Nobel prize for medicine awarded for investigation on the internal biological clock

The Nobel Prize committee awarded and recognized the work that  Jeffrey Hall, Michael Rosbash, and Michael Young provided for the community

Nobel prize for medicine

Leer en Español: Investigación sobre el Reloj Biológico gana premio Nobel de Medicina

Living beings are able to maintain a cycle. We are, usually, accustomed to being awake during the day and asleep during the night. But there are also some other not so conscious actions that depend on said schedule. For example, the mimosa plant opens its leaves during the day and closes them at night. Even when there is no light, the greenery keeps its "biological clock" or also known as its circadian rhythm. The study to understand this process was the winner of the 2017 Medicine Nobel Prize.

The Norwegian Nobel Committee gave Jeffrey Hall, Michael Rosbash, and Michael Young the medical highest recognition because they "were able to peek inside our biological clock and elucidate its inner workings".

The three American scientists "explained how plants, animals, and humans adapt their biological rhythm so that it is synchronized with the Earth's revolutions". According to the research, living beings generate proteins that determine the operation of their internal systems.

In the 70's, Seymour Benzer discovered the "period" gene, which controls the circadian rhythm.
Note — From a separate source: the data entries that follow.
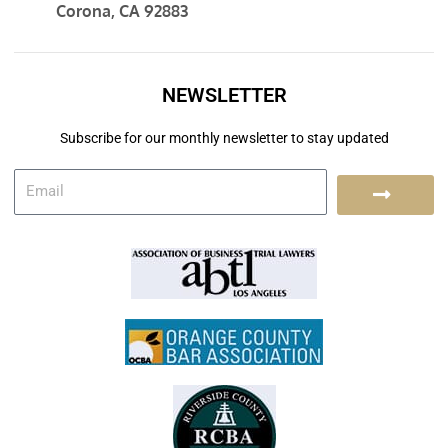
Corona, CA 92883
NEWSLETTER
Subscribe for our monthly newsletter to stay updated
E
S
m
a
u
i
l
b
m
i
t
It was the one responsible of coordinating some of the living being’s functions, according to the time of day. Young, Rosbash, and Hall discovered that "the PER protein blocked the activity of the period gene. And with an inhibitory feedback loop, PER protein could prevent its own synthesis and thereby regulate its own level in a continuous, cyclic rhythm”.

Since 1984, the Nobel Laureates have been studying fruit flies to discover the function of every protein in the cell. According to the Nobel Committee, "Jeffrey Hall and Michael Rosbash, working in close collaboration at Brandeis University in Boston, and Michael Young over at the Rockefeller University in New York, discovered that the PER protein accumulated during the night and was degraded during the day. Thus, PER protein levels oscillate over a 24-hour cycle, in synchrony with the circadian rhythm".

The discoveries of these three scientists have made the circadian rhythm a " vast and highly dynamic research field, with implications for our health and wellbeing". Young, Hall and Rosbash are scheduled to receive 8 million SEK (874.000 Euros) due to their findings.